J. Robert Oppenheimer (/ˈɒpənˌhaɪmər/; April 22, 1904 – February 18, 1967) was an American theoretical physicist and professor of physics at the University of California, Berkeley. Oppenheimer was the wartime head of the Los Alamos Laboratory and is among those who are credited with being the “father of the atomic bomb” for their role in the Manhattan Project, the World War II undertaking that developed the first nuclear weapons. The first atomic bomb was successfully detonated on July 16, 1945, in the Trinity test in New Mexico.
Oppenheimer later remarked that it brought to mind words from the Bhagavad Gita: “Now I am become Death, the destroyer of worlds.” In August 1945, the weapons were used in the atomic bombings of Hiroshima and Nagasaki.

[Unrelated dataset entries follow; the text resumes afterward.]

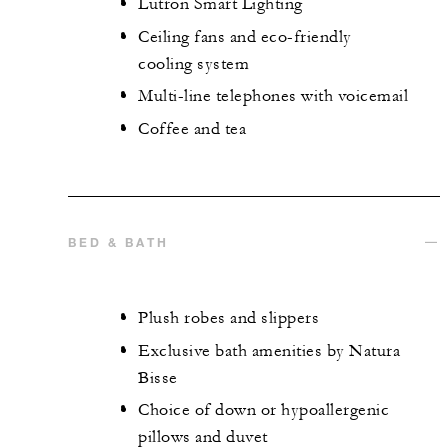
Lutron Smart Lighting
Ceiling fans and eco-friendly
cooling system
Multi-line telephones with voicemail
Coffee and tea
BED & BATH
Plush robes and slippers
Exclusive bath amenities by Natura
Bisse
Choice of down or hypoallergenic
pillows and duvet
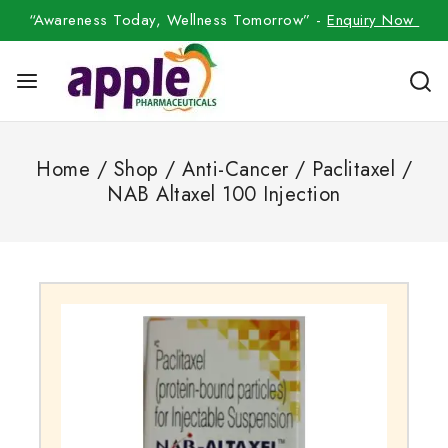
“Awareness Today, Wellness Tomorrow” -
Enquiry Now
Home
/
Shop
/
Anti-Cancer
/
Paclitaxel
/
NAB Altaxel 100 Injection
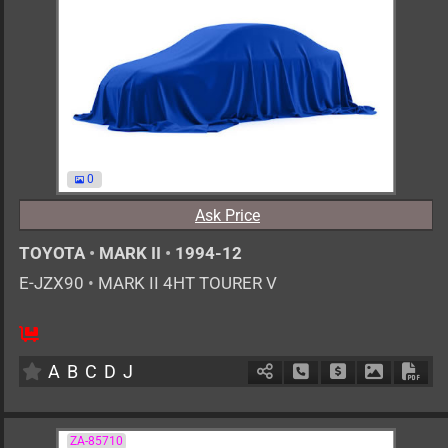
0
Ask Price
TOYOTA
•
MARK II
•
1994-12
E-JZX90
•
MARK II 4HT TOURER V
MT
2500cc
km
A
B
C
D
J
Schedule Call Back
Ask Price
Download 
Down
ZA-85710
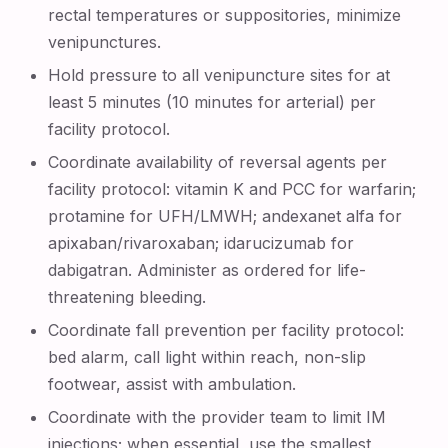
rectal temperatures or suppositories, minimize
venipunctures.
Hold pressure to all venipuncture sites for at
least 5 minutes (10 minutes for arterial) per
facility protocol.
Coordinate availability of reversal agents per
facility protocol: vitamin K and PCC for warfarin;
protamine for UFH/LMWH; andexanet alfa for
apixaban/rivaroxaban; idarucizumab for
dabigatran. Administer as ordered for life-
threatening bleeding.
Coordinate fall prevention per facility protocol:
bed alarm, call light within reach, non-slip
footwear, assist with ambulation.
Coordinate with the provider team to limit IM
injections; when essential, use the smallest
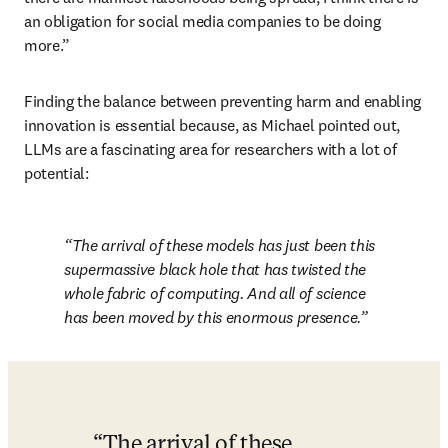
an obligation for social media companies to be doing 
more.”
Finding the balance between preventing harm and enabling 
innovation is essential because, as Michael pointed out, 
LLMs are a fascinating area for researchers with a lot of 
potential:
The arrival of these models has just been this 
supermassive black hole that has twisted the 
whole fabric of computing. And all of science 
has been moved by this enormous presence.
The arrival of these 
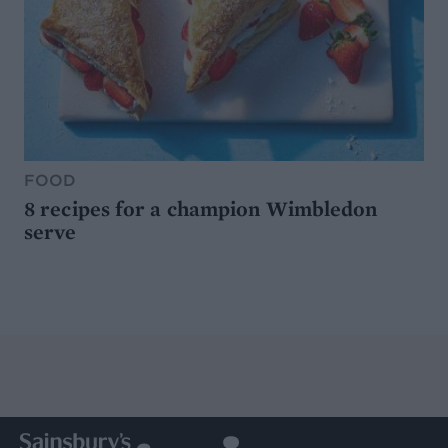
FOOD
8 recipes for a champion Wimbledon
serve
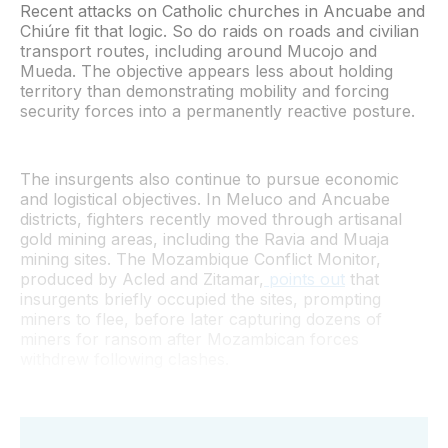
Recent attacks on Catholic churches in Ancuabe and
Chiúre fit that logic. So do raids on roads and civilian
transport routes, including around Mucojo and
Mueda. The objective appears less about holding
territory than demonstrating mobility and forcing
security forces into a permanently reactive posture.
The insurgents also continue to pursue economic
and logistical objectives. In Meluco and Ancuabe
districts, fighters recently moved through artisanal
gold mining areas, including the Ravia and Muaja
mining sites. The Mozambique Conflict Monitor,
produced by Acled and Zitamar,
points out
that
insurgents briefly occupied the sites, prompting
miners to flee, before later capturing dozens of
miners for ransom after Mozambican forces
withdrew following clashes.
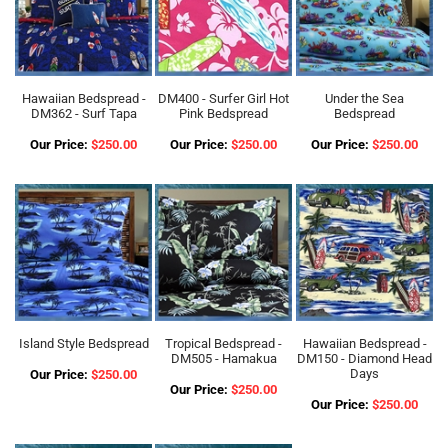
Hawaiian Bedspread -
DM400 - Surfer Girl Hot
Under the Sea
DM362 - Surf Tapa
Pink Bedspread
Bedspread
Our Price:
$250.00
Our Price:
$250.00
Our Price:
$250.00
Island Style Bedspread
Tropical Bedspread -
Hawaiian Bedspread -
DM505 - Hamakua
DM150 - Diamond Head
Days
Our Price:
$250.00
Our Price:
$250.00
Our Price:
$250.00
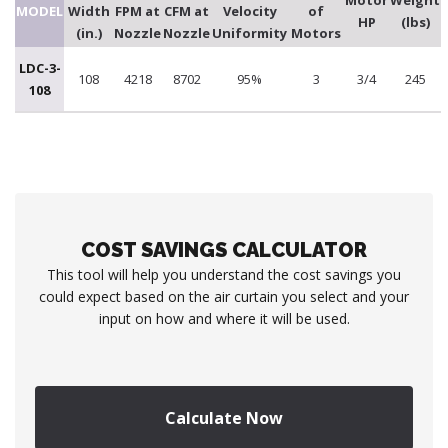
Motor
Weight
MODEL
Width
FPM at
CFM at
Velocity
of
HP
(lbs)
(in.)
Nozzle
Nozzle
Uniformity
Motors
LDC-3-
108
4218
8702
95%
3
3/4
245
108
COST SAVINGS CALCULATOR
This tool will help you understand the cost savings you
could expect based on the air curtain you select and your
input on how and where it will be used.
Calculate Now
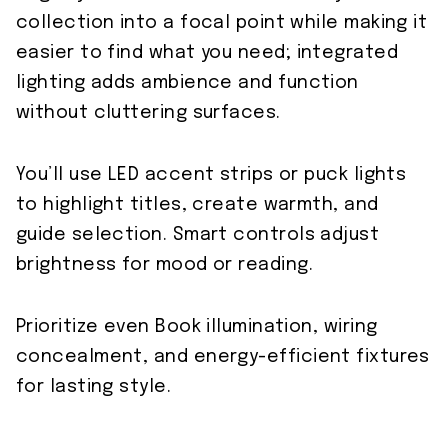
collection into a focal point while making it
easier to find what you need; integrated
lighting adds ambience and function
without cluttering surfaces.
You’ll use LED accent strips or puck lights
to highlight titles, create warmth, and
guide selection. Smart controls adjust
brightness for mood or reading.
Prioritize even Book illumination, wiring
concealment, and energy-efficient fixtures
for lasting style.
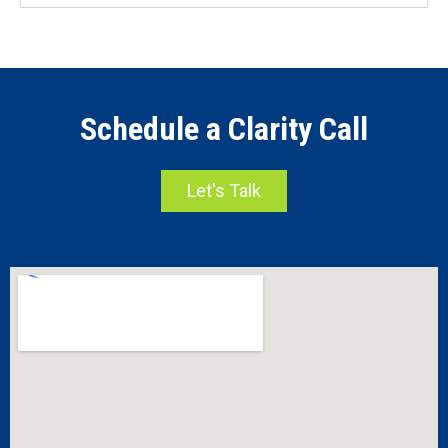
Schedule a Clarity Call
Let's Talk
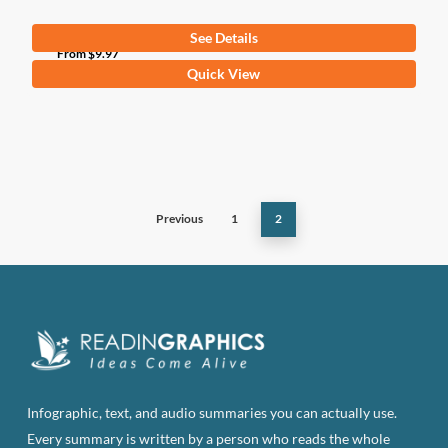
See Details
From
$
9.97
This
Quick View
product
has
multiple
variants.
The
Previous
1
2
options
may
be
chosen
on
the
product
page
Infographic, text, and audio summaries you can actually use.
Every summary is written by a person who reads the whole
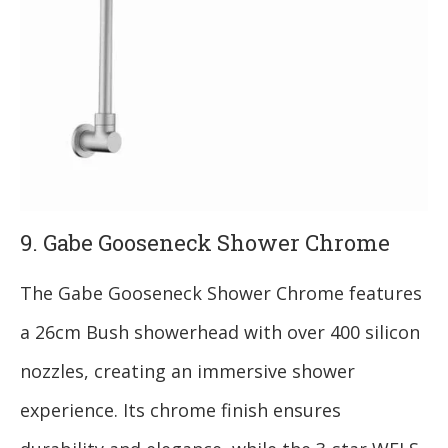
9. Gabe Gooseneck Shower Chrome
The Gabe Gooseneck Shower Chrome features
a 26cm Bush showerhead with over 400 silicon
nozzles, creating an immersive shower
experience. Its chrome finish ensures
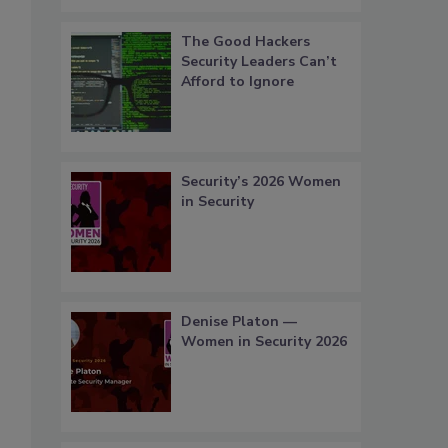
The Good Hackers
Security Leaders Can’t
Afford to Ignore
Security’s 2026 Women
in Security
Denise Platon —
Women in Security 2026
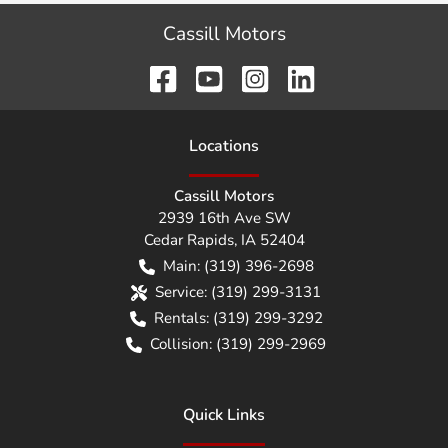
Cassill Motors
Location
s
Cassill Motors
2939 16th Ave SW
Cedar Rapids
,
IA
52404
Main:
(319) 396-2698
Service:
(319) 299-3131
Rentals:
(319) 299-3292
Collision:
(319) 299-2969
Quick Links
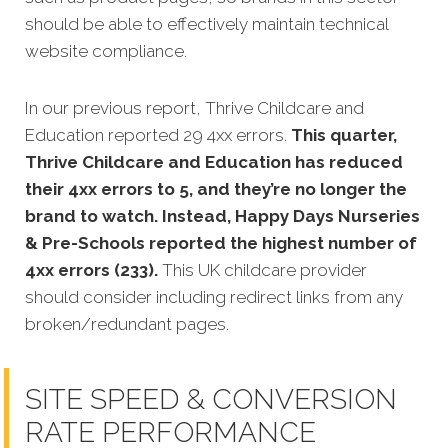
should be able to effectively maintain technical
website compliance.
In our previous report, Thrive Childcare and
Education reported 29 4xx errors.
This quarter,
Thrive Childcare and Education has reduced
their 4xx errors to 5, and they’re no longer the
brand to watch. Instead, Happy Days Nurseries
& Pre-Schools reported the highest number of
4xx errors (233).
This UK childcare provider
should consider including redirect links from any
broken/redundant pages.
SITE SPEED & CONVERSION
RATE PERFORMANCE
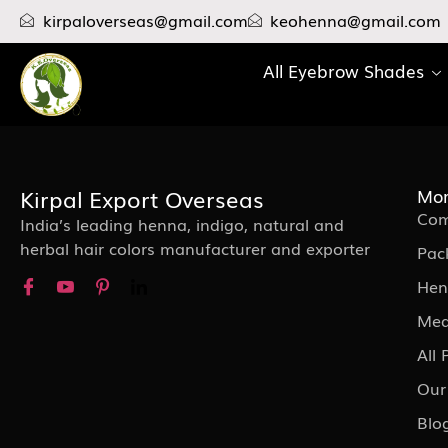
kirpaloverseas@gmail.com
keohenna@gmail.com
All Eyebrow Shades
Kirpal Export Overseas
Mor
Com
India’s leading henna, indigo, natural and
herbal hair colors manufacturer and exporter
Pac
Hen
Med
All
Our
Blo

Oppenheimer spoke these words in the television documentary The Decision to Drop the Bomb (1965). Oppenheimer read the original text in Sanskrit, and the translation is his own. In the literature, the quote usually appears in the form shatterer of worlds, because this was the form in which it first appeared in print, in Time magazine on November 8, 1948. It later appeared in Robert Jungk’s Brighter than a Thousand Suns: A Personal History of the Atomic Scientists (1958), which was based on an interview with Oppenheimer.